Preheat the oven to 350ºF and prepare three 4-inch or one 6-inch cake pan by spraying the sides with cooking spray and fitting the bottom(s) with a wax paper or parchment paper cake circle.
In the bowl of your stand mixer (a handheld mixer works fine too!), cream together the butter and sugar on medium-high until light and fluffy, about 3-4 minutes. Turn the mixer to low and add the egg, mixing until just combined and scraping down the bowl and paddle as needed. Add the vanilla and sour cream, turn the mixer to high, and beat for one full minute. It may look a little curdled at this point, but don’t worry – it will become smooth cake batter by the end.

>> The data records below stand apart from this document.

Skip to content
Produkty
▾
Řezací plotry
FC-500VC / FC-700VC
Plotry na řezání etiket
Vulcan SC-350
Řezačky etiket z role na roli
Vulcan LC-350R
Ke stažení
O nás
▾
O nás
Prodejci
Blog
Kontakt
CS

Turn the mixer to low speed and add the dry ingredients all at once. Mix until just combined, then slowly pour in the milk. Continue to mix on low speed until just combined, about 30 seconds. Scrape down the sides and bottom of the bowl and give it a few stirs with a whisk to make sure there are no lumps.

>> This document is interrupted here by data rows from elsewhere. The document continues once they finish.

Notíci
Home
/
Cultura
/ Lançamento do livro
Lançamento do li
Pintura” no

Gently fold in the flour-coated rainbow sprinkles with a rubber spatula, then pour the batter evenly between the prepared cake 4-inch pans (or all into one 6-inch cake pan). If using 4-inch cake pans, bake for 18-22 minutes. If using a 6-inch cake pan bake for 24-28 minutes. The cake is done when it springs back to the touch and a toothpick inserted comes out clean. Cool completely before assembling and decorating.
Make the Funfetti Buttercream
With a hand mixer or stand mixer fitted with the paddle attachment, cream the butter on high until creamy and light (almost white) in color, about 7 minutes.
Turn the mixer to low speed and add the powdered sugar in two additions, scraping down the bowl and paddle after each one is fully mixed in. Add the vanilla, milk, and salt and mix on low for another minute until fully incorporated and smooth.
Reserve about 1/4 Cup of buttercream and set it aside for the swirl border on top. To the remaining buttercream, fold in the rainbow sprinkles with a rubber spatula.
Assembly
Once the funfetti cake is completely cooled, frost and decorate with the funfetti buttercream. To create the mini layer cake pictured, level the cake layers to your desired height. Add a swipe of funfetti buttercream onto a cardboard cake circle and place the first cake layer on top. Fill and stack the cake with funfetti buttercream, then crumb coat the cake with funfetti buttercream. Place the crumb coated cake in the refrigerator for at least 30 minutes to let the buttercream set firm.
Use the remaining funfetti frosting to create a smooth buttercream finish and add the reserved (non-sprinkled) buttercream into a piping bag fitted Wilton Tip 4B. Pipe a swirl border on top of the cake and decorate with more rainbow sprinkles.
Notes
*DIY Cake Flour Recipe: To make your own cake flour, spoon and level one cup of all-purpose flour and remove 2 Tbsp. Add 2 Tbsp of cornstarch, then sift the flour and cornstarch mixture 4 times (don’t skip that step!). After sifting, spoon and level to re-measure the amount of cake flour you need. Make ahead tips:
The small batch funfetti cake layer(s) can be made ahead and stored at room temperature, covered tightly in plastic wrap, for up to two days. Alternatively, you can cover with plastic wrap and store in the freezer for up to two months before thawing to room temperature.
If making the funfetti buttercream ahead, refrain from adding the sprinkles until right before you’re ready to use the buttercream. This buttercream (sans sprinkles) can be made ahead and stored in an airtight container in the refrigerator for up to two weeks. When you’re ready to use it, bring it back to room temperature and re-whip in your stand mixer to bring back to smooth buttercream consistency, then fold in the sprinkles.